If you look at the color of the smoke cloud left by the explosion, it’s got the rusty-red tinge characteristic of nitrate explosions.

I’ve seen a couple in Africa (on a much smaller scale), and they showed the same effect.  The damage is also consistent with such an explosion.

Consider the Texas City disaster of 1947, which involved a similar amount of nitrates and devastated the port and surrounding areas.  Consider, also, the explosion at a nitrate fertilizer plant in Texas a few years ago, which offers a useful comparison.

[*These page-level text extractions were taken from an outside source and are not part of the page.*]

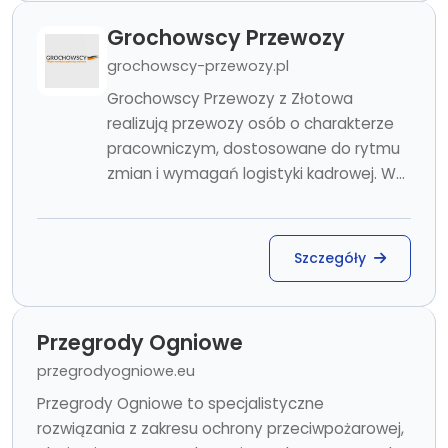
Grochowscy Przewozy
grochowscy-przewozy.pl
Grochowscy Przewozy z Złotowa
realizują przewozy osób o charakterze
pracowniczym, dostosowane do rytmu
zmian i wymagań logistyki kadrowej. W...
Szczegóły
Przegrody Ogniowe
przegrodyogniowe.eu
Przegrody Ogniowe to specjalistyczne
rozwiązania z zakresu ochrony przeciwpożarowej,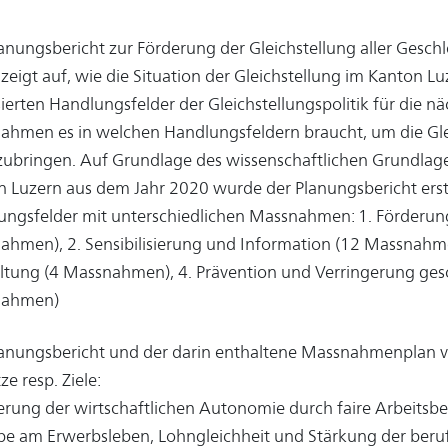
anungsbericht zur Förderung der Gleichstellung aller Gesc
zeigt auf, wie die Situation der Gleichstellung im Kanton Lu
ierten Handlungsfelder der Gleichstellungspolitik für die n
ahmen es in welchen Handlungsfeldern braucht, um die Gle
ubringen. Auf Grundlage des wissenschaftlichen Grundlagen
 Luzern aus dem Jahr 2020 wurde der Planungsbericht erstel
ngsfelder mit unterschiedlichen Massnahmen: 1. Förderung
hmen), 2. Sensibilisierung und Information (12 Massnahme
tung (4 Massnahmen), 4. Prävention und Verringerung gesc
nahmen)
lanungsbericht und der darin enthaltene Massnahmenplan v
ze resp. Ziele:
erung der wirtschaftlichen Autonomie durch faire Arbeitsb
be am Erwerbsleben, Lohngleichheit und Stärkung der berufl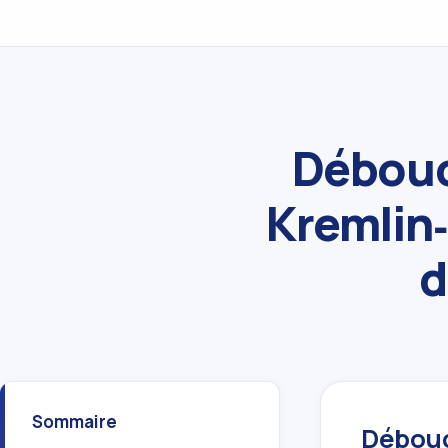
Débouc
Kremlin‑
d
Sommaire
Débouch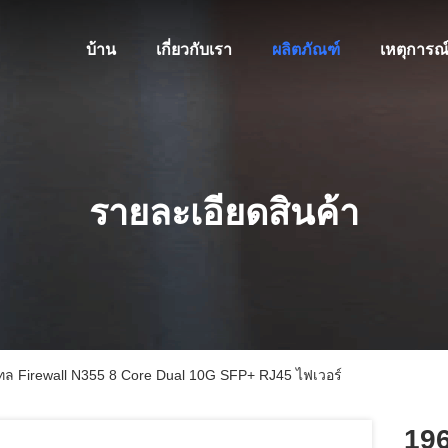
บ้าน
เกี่ยวกับเรา
ผลิตภัณฑ์
เหตุการณ
รายละเอียดสินค้า
เทล Firewall N355 8 Core Dual 10G SFP+ RJ45 ไฟเวอร์
196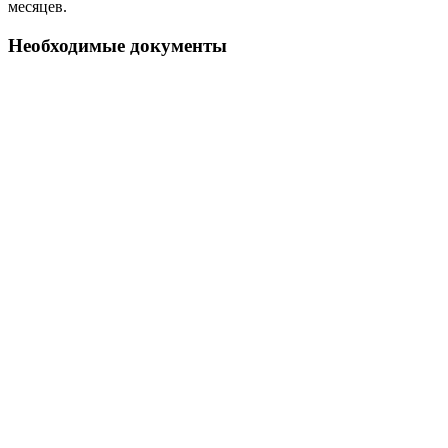
месяцев.
Необходимые документы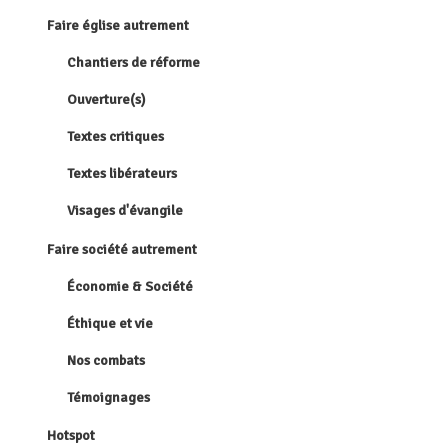
Faire église autrement
Chantiers de réforme
Ouverture(s)
Textes critiques
Textes libérateurs
Visages d'évangile
Faire société autrement
Économie & Société
Éthique et vie
Nos combats
Témoignages
Hotspot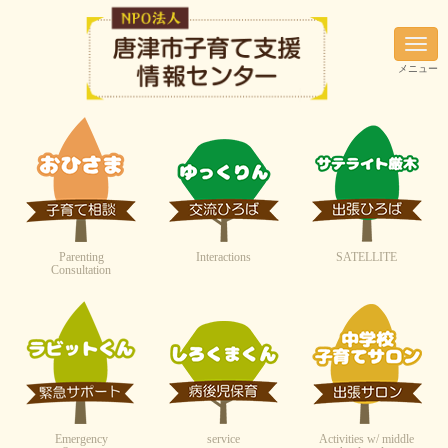
N
a
メニュー
v
i
g
a
t
i
o
n
Parenting
Interactions
SATELLITE
Consultation
Emergency
service
Activities w/ middle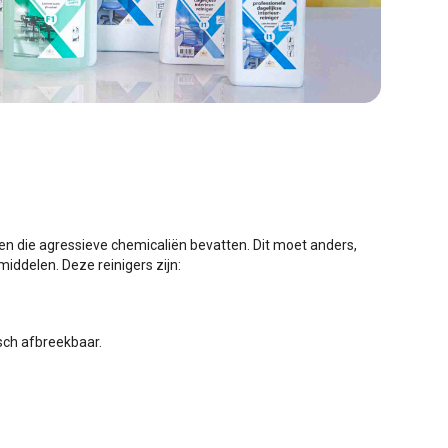
n die agressieve chemicaliën bevatten. Dit moet anders,
iddelen. Deze reinigers zijn:
sch afbreekbaar.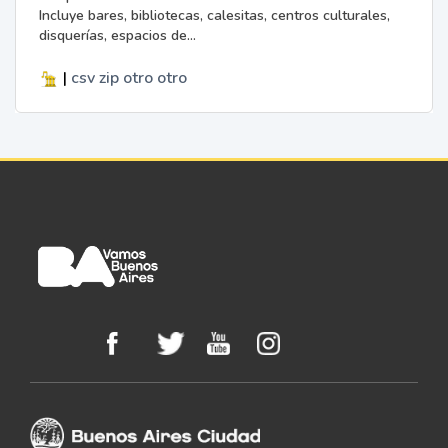
Incluye bares, bibliotecas, calesitas, centros culturales,
disquerías, espacios de...
|
csv
zip
otro
otro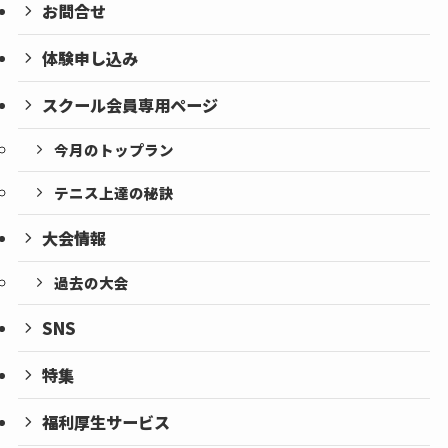
お問合せ
体験申し込み
スクール会員専用ページ
今月のトップラン
テニス上達の秘訣
大会情報
過去の大会
SNS
特集
福利厚生サービス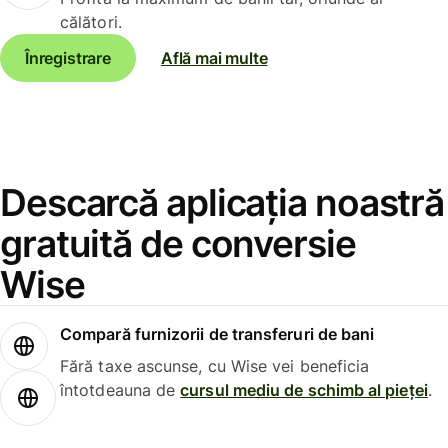
călători.
Înregistrare
Află mai multe
Descarcă aplicația noastră
gratuită de conversie
Wise
Compară furnizorii de transferuri de bani
Fără taxe ascunse, cu Wise vei beneficia
întotdeauna de
cursul mediu de schimb al pieței
.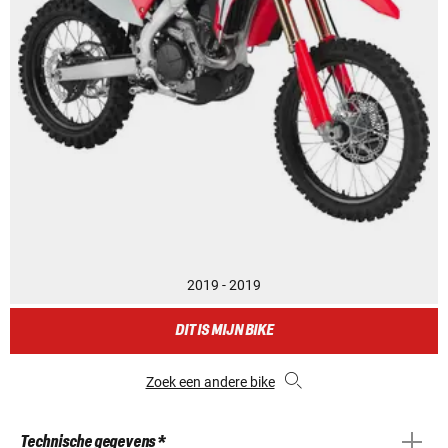
2019 - 2019
DIT IS MIJN BIKE
Zoek een andere bike
Technische gegevens *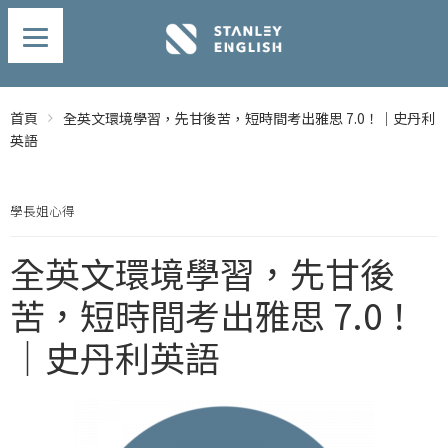
首頁
全英文環境學習，先甘後苦，短時間考出雅思 7.0！｜史丹利
英語
學長姐心得
全英文環境學習，先甘後
苦，短時間考出雅思 7.0！
｜史丹利英語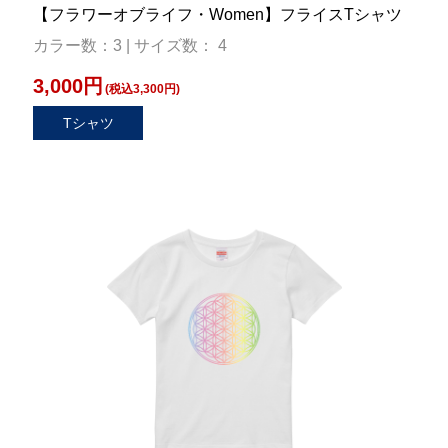
【フラワーオブライフ・Women】フライスTシャツ
カラー数：3 | サイズ数： 4
3,000円
(税込3,300円)
Tシャツ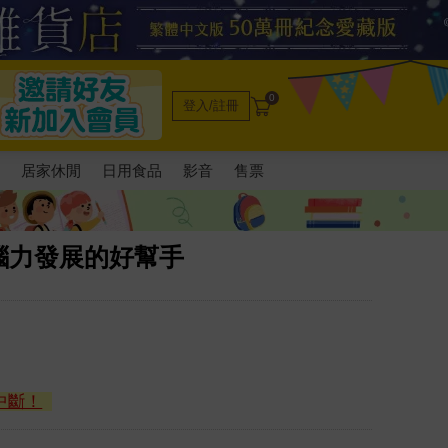
0
登入/註冊
電
居家休閒
日用食品
影音
售票
腦力發展的好幫手
中斷！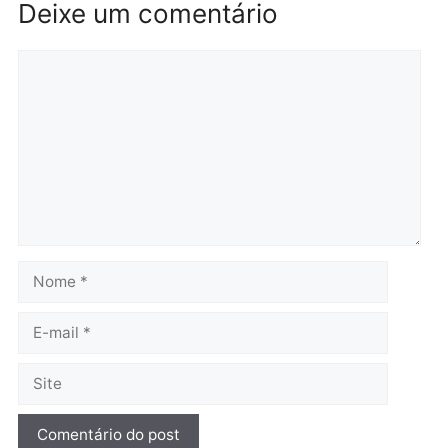
Polícia
Polícia
Operação Contemplados
Adolescentes são
cumpre mandados e
apreendidos após furto 
prende investigado por
farmácia na zona sul de
fraude na falsa oferta de
Porto Velho
financiamentos
quarta-feira, 05/08/2026 às 09:
quarta-feira, 05/08/2026 às 12:22
Polícia
Ciclista de 66 anos é
assaltado durante
pedalada na Estrada da
Penal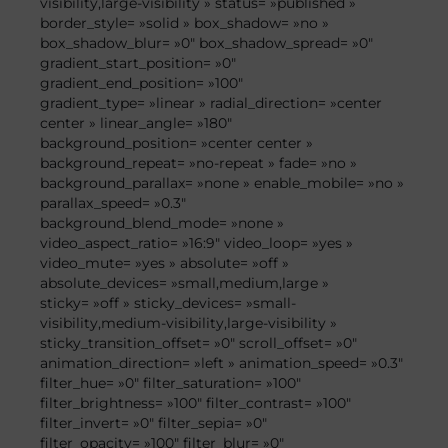
visibility,large-visibility » status= »published »
border_style= »solid » box_shadow= »no »
box_shadow_blur= »0″ box_shadow_spread= »0″
gradient_start_position= »0″
gradient_end_position= »100″
gradient_type= »linear » radial_direction= »center
center » linear_angle= »180″
background_position= »center center »
background_repeat= »no-repeat » fade= »no »
background_parallax= »none » enable_mobile= »no »
parallax_speed= »0.3″
background_blend_mode= »none »
video_aspect_ratio= »16:9″ video_loop= »yes »
video_mute= »yes » absolute= »off »
absolute_devices= »small,medium,large »
sticky= »off » sticky_devices= »small-
visibility,medium-visibility,large-visibility »
sticky_transition_offset= »0″ scroll_offset= »0″
animation_direction= »left » animation_speed= »0.3″
filter_hue= »0″ filter_saturation= »100″
filter_brightness= »100″ filter_contrast= »100″
filter_invert= »0″ filter_sepia= »0″
filter_opacity= »100″ filter_blur= »0″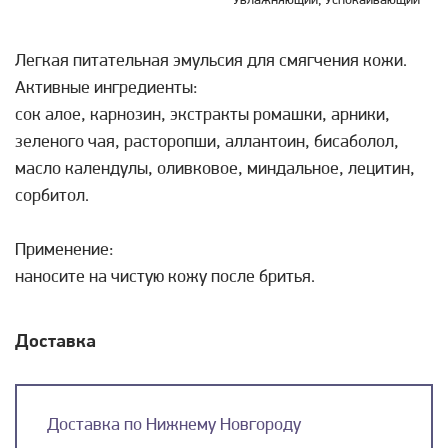
Увлажняющий; Успокаивающий
Легкая питательная эмульсия для смягчения кожи.
Активные ингредиенты:
сок алое, карнозин, экстракты ромашки, арники,
зеленого чая, расторопши, аллантоин, бисаболол,
масло календулы, оливковое, миндальное, лецитин,
сорбитол.
Применение:
наносите на чистую кожу после бритья.
Доставка
Доставка по Нижнему Новгороду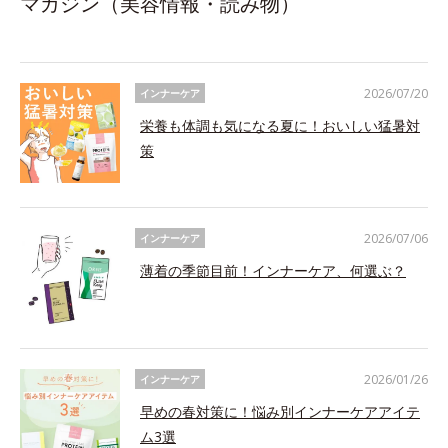
マガジン（美容情報・読み物）
2026/07/20
インナーケア
栄養も体調も気になる夏に！おいしい猛暑対
策
2026/07/06
インナーケア
薄着の季節目前！インナーケア、何選ぶ？
2026/01/26
インナーケア
早めの春対策に！悩み別インナーケアアイテ
ム3選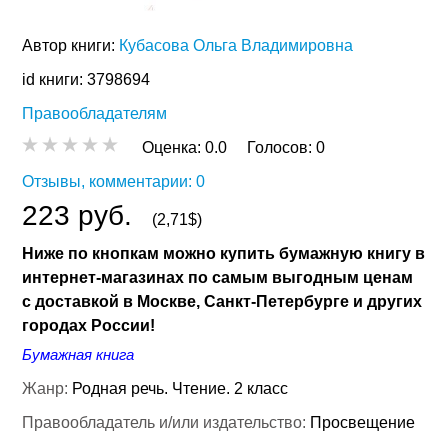
Автор книги:
Кубасова Ольга Владимировна
id книги: 3798694
Правообладателям
Оценка:
0.0
Голосов:
0
Отзывы, комментарии: 0
223 руб.
(2,71$)
Ниже по кнопкам можно купить бумажную книгу в
интернет-магазинах по самым выгодным ценам
с доставкой в Москве, Санкт-Петербурге и других
городах России!
Бумажная книга
Жанр:
Родная речь. Чтение. 2 класс
Правообладатель и/или издательство:
Просвещение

However, it’s known that Hezbollah had a missile manufacturing and/or maintenance facility in the port area.  I won’t be at all surprised to learn that it’s no longer there, and that the warheads and propellant of any missiles that were there at the time contributed to the blast and destruction.

You can take it as read that Beirut’s harbor will be severely affected by this explosion for years to come.  I doubt it’ll be back in any sort of meaningful operation in less than a month, and it’ll operate at greatly reduced capacity until port facilities can be rebuilt, restored and replaced.  It’ll be a major blow to the city’s and the country’s economy.

The damages caused by the explosion range between three to five billion dollars and between 200 to 250 thousand people have been left without a place to live.

Lebanon’s main wheat silo was destroyed in the explosion, leaving the country with about a month’s worth of grain. “We are currently looking for storage areas,” Nehme said, adding that Lebanon needed enough inventories to last at least three months to ensure its food security.

There’s more at the link.

The explosion will also cause major disruption to Hezbollah’s ability to recruit and deploy its forces, and put a major crimp in its wallet, because it supports so many people in southern Lebanon who will now need so much more help than usual.

I doubt very much whether Israel had anything to do with this explosion, in terms of an air or missile strike or sabotage.  The video evidence of a preliminary fireworks fire is convincing.  From Israel’s point of view, of course, it was a very fortunate accident, inflicting severe damage on an enemy (Hezbollah) by crippling the country that shelters it (Lebanon).

Geopolitics aside, let’s pray for the dozens (at least) of people who died, and the (probably) thousands of injured and bereaved.  It’s going to take Lebanon in general, and Beirut in particular, a long time to get over this.


EDITED TO ADD:  Here’s a compilation of videos showing the blast from all angles, and from very close to far away.  It’s the best I’ve seen so far.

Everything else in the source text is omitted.